Aim of the exercise.
Write each entry out again exactly as it was given.
•••••
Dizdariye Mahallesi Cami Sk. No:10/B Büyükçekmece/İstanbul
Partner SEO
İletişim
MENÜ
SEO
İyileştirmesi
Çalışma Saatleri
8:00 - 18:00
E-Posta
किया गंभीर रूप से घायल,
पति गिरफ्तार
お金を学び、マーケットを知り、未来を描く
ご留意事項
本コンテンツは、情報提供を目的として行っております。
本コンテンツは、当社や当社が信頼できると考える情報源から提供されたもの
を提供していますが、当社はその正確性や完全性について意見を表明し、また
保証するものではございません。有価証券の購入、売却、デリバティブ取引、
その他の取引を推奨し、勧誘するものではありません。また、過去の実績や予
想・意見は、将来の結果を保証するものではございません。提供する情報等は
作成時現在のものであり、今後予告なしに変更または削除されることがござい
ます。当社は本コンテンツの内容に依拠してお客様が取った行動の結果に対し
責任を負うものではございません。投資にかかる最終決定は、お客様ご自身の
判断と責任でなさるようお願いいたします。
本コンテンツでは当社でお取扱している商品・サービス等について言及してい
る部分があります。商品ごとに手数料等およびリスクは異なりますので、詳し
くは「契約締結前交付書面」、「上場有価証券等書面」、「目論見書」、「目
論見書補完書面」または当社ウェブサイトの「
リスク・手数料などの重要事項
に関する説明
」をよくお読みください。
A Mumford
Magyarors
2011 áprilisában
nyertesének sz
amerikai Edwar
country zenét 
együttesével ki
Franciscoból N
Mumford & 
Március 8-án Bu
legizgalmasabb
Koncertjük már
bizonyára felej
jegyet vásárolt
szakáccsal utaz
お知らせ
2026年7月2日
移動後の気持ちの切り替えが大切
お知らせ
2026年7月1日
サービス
•••••
Output of the exercise.
Dizdariye Mahallesi Cami Sk. No:10/B Büyükçekmece/İstanbul
Partner SEO
İletişim
MENÜ
SEO
İyileştirmesi
Çalışma Saatleri
8:00 - 18:00
E-Posta
किया गंभीर रूप से घायल,
पति गिरफ्तार
お金を学び、マーケットを知り、未来を描く
ご留意事項
本コンテンツは、情報提供を目的として行っております。
本コンテンツは、当社や当社が信頼できると考える情報源から提供されたもの
を提供していますが、当社はその正確性や完全性について意見を表明し、また
保証するものではございません。有価証券の購入、売却、デリバティブ取引、
その他の取引を推奨し、勧誘するものではありません。また、過去の実績や予
想・意見は、将来の結果を保証するものではございません。提供する情報等は
作成時現在のものであり、今後予告なしに変更または削除されることがござい
ます。当社は本コンテンツの内容に依拠してお客様が取った行動の結果に対し
責任を負うものではございません。投資にかかる最終決定は、お客様ご自身の
判断と責任でなさるようお願いいたします。
本コンテンツでは当社でお取扱している商品・サービス等について言及してい
る部分があります。商品ごとに手数料等およびリスクは異なりますので、詳し
くは「契約締結前交付書面」、「上場有価証券等書面」、「目論見書」、「目
論見書補完書面」または当社ウェブサイトの「
リスク・手数料などの重要事項
に関する説明
」をよくお読みください。
A Mumford
Magyarors
2011 áprilisában
nyertesének sz
amerikai Edwar
country zenét 
együttesével ki
Franciscoból N
Mumford & 
Március 8-án Bu
legizgalmasabb
Koncertjük már
bizonyára felej
jegyet vásárolt
szakáccsal utaz
お知らせ
2026年7月2日
移動後の気持ちの切り替えが大切
お知らせ
2026年7月1日
サービス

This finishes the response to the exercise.